I want to add a string to char pointer, how can i do?
For example:
char pointer is char * process_name;
and i have an char array named second. It contains several chars.
I want to copy second to process_name.
If you know the size of the buffer to which process_name points, you can use strncpy().
char * strncpy ( char * destination, const char * source, size_t num );
For example:
strncpy( process_name, second, process_name_size );
process_name[ process_name_size - 1 ] = '\0';
You can use 'strcat' or 'strncat' to concatenate two strings.

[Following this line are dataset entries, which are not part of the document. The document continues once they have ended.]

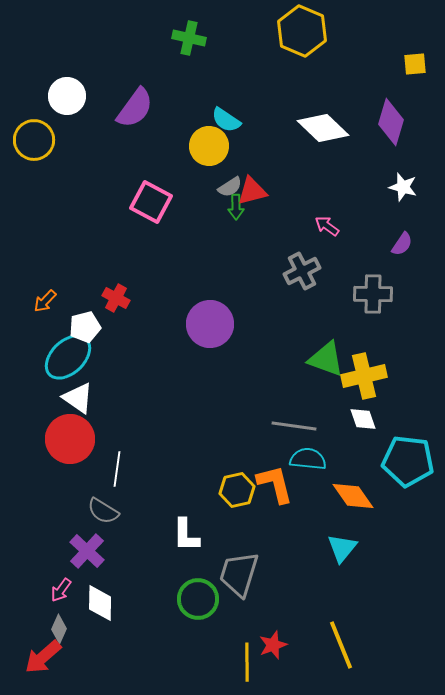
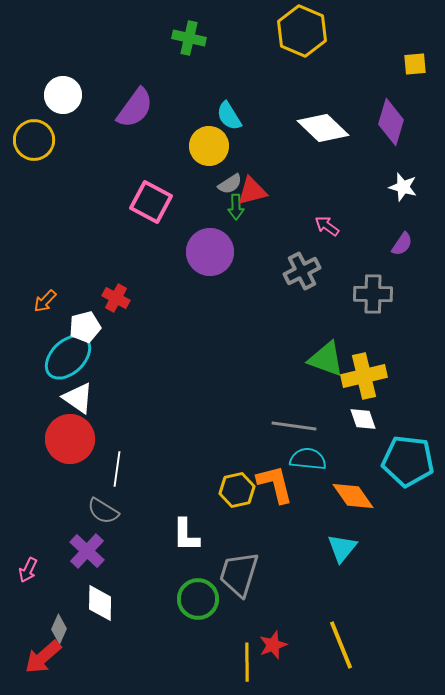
white circle at (67, 96): moved 4 px left, 1 px up
cyan semicircle at (226, 120): moved 3 px right, 4 px up; rotated 24 degrees clockwise
gray semicircle at (230, 187): moved 3 px up
purple circle at (210, 324): moved 72 px up
pink arrow at (61, 590): moved 33 px left, 20 px up; rotated 10 degrees counterclockwise
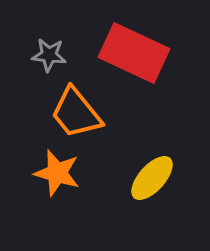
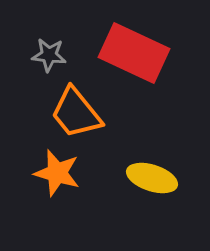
yellow ellipse: rotated 66 degrees clockwise
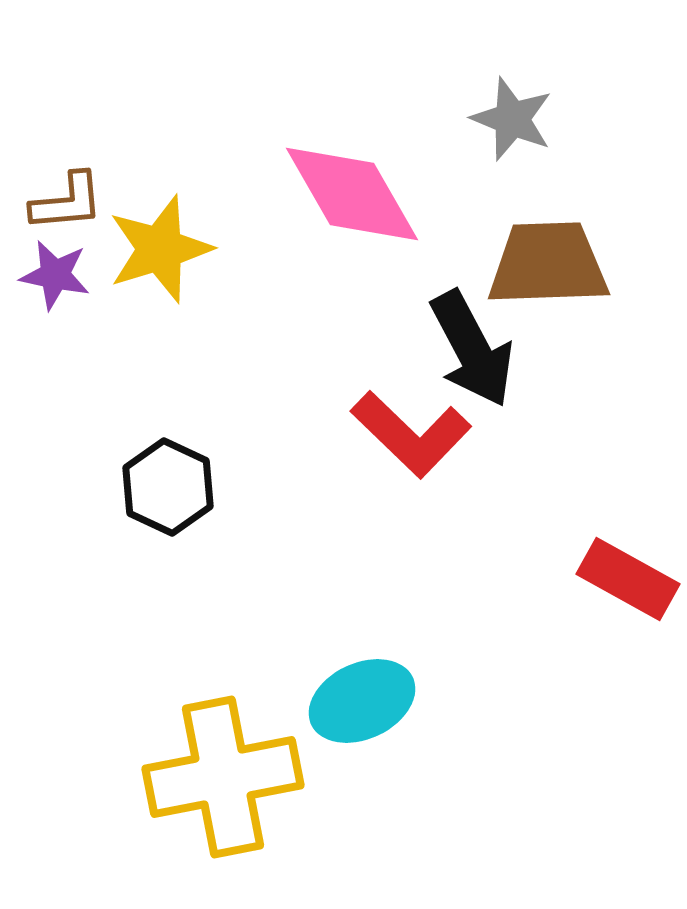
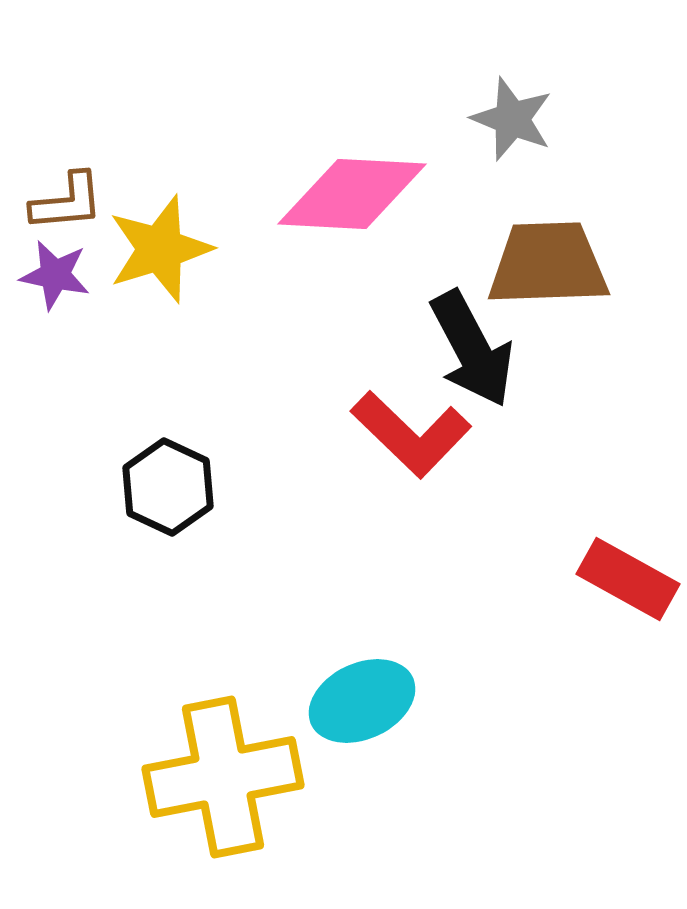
pink diamond: rotated 57 degrees counterclockwise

But your process_name buffer has to be big enough to contain both strings. strcat will handle the \0-bytes for you but i'd still suggest you use strncat with fixed length.
char *strcat(char *restrict s1, const char *restrict s2);
char *strncat(char *restrict s1, const char *restrict s2, size_t n);
Example usage would be:
process_name = realloc(process_name, strlen(process_name) + strlen(second));
strncat(process_name, second, strlen(second));
This might not be the best example but it should show the general direction.
Strictly speaking, you cannot 'add a string' to a char pointer.
You can add a string to a buffer pointed to by a char pointer IF there is sufficient allocated space in the buffer (plus one for the terminating '\0') using a standard library call such as strncpy() [depends on your precise requirements, insert versus append etc].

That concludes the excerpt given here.